┏━━

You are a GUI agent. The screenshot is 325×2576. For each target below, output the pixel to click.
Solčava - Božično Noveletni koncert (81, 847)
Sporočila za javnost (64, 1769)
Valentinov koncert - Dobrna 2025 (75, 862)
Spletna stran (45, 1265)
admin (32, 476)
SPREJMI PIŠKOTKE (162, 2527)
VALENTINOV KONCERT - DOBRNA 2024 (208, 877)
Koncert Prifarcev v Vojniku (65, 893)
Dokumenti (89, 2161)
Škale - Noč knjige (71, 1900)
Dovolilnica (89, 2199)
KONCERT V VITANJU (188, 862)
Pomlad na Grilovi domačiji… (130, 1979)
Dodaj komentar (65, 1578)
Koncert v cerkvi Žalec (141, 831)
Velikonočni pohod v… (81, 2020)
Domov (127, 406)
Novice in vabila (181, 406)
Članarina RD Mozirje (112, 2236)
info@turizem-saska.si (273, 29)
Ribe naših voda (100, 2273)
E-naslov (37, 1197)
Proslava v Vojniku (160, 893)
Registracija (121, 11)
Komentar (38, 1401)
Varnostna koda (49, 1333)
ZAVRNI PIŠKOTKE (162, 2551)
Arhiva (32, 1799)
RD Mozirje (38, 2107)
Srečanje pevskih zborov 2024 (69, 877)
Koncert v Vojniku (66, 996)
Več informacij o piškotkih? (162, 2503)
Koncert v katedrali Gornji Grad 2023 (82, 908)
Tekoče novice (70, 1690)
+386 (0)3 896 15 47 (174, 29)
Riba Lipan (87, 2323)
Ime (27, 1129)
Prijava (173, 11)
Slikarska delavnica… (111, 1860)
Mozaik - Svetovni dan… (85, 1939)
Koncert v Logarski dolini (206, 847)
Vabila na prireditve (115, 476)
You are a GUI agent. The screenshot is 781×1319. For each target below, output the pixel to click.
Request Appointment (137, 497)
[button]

┗━━
┏━━

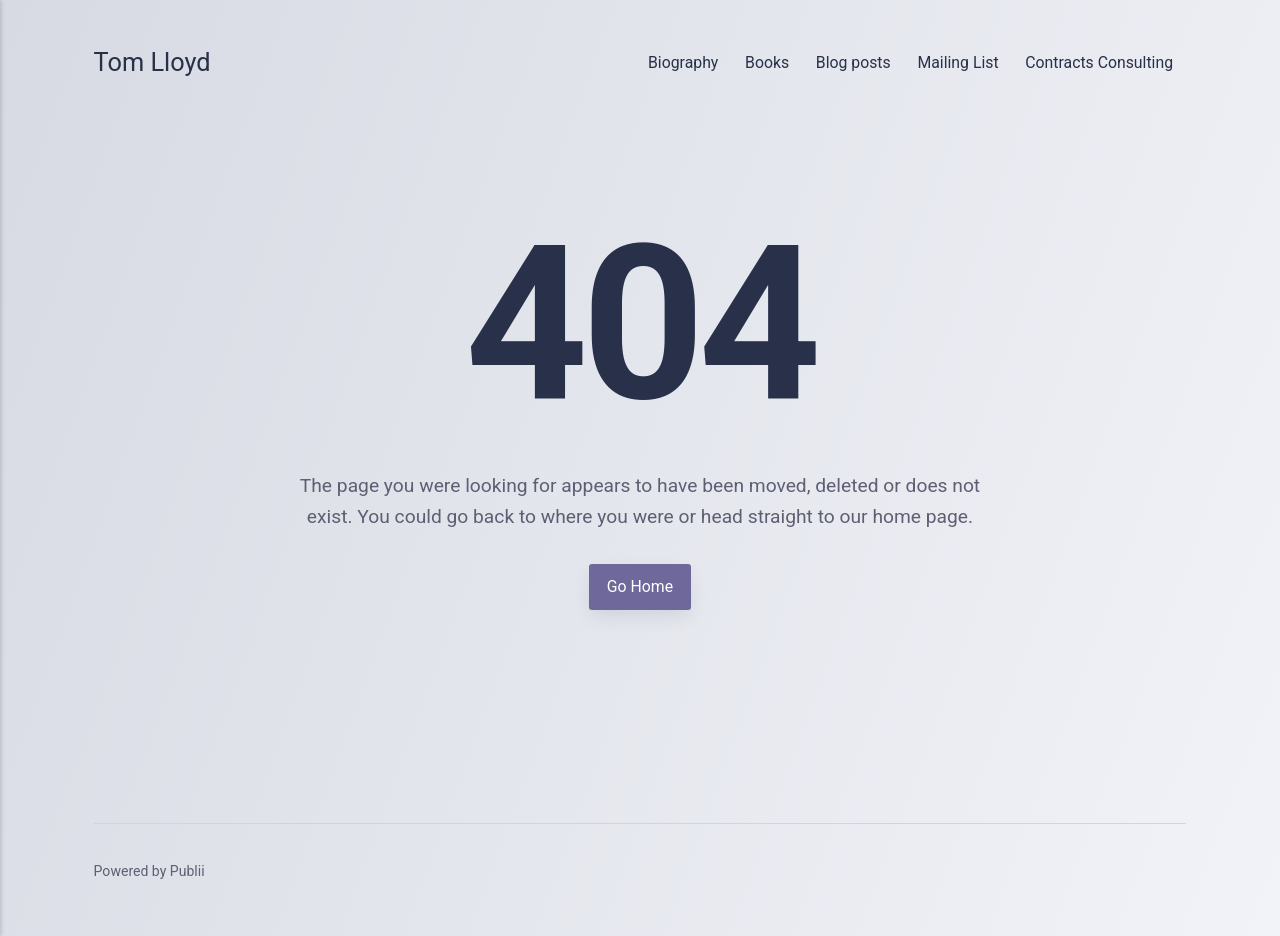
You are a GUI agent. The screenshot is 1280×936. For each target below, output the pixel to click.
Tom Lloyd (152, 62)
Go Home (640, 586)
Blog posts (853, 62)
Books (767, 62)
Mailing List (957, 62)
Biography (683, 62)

┗━━

**Requirement:** Only the lines containing "below" are needed; pull them out of the listing.

**Worked solution:**
You are a GUI agent. The screenshot is 325×2576. For each target below, output the pixel to click.
You are a GUI agent. The screenshot is 781×1319. For each target below, output the pixel to click.
You are a GUI agent. The screenshot is 1280×936. For each target below, output the pixel to click.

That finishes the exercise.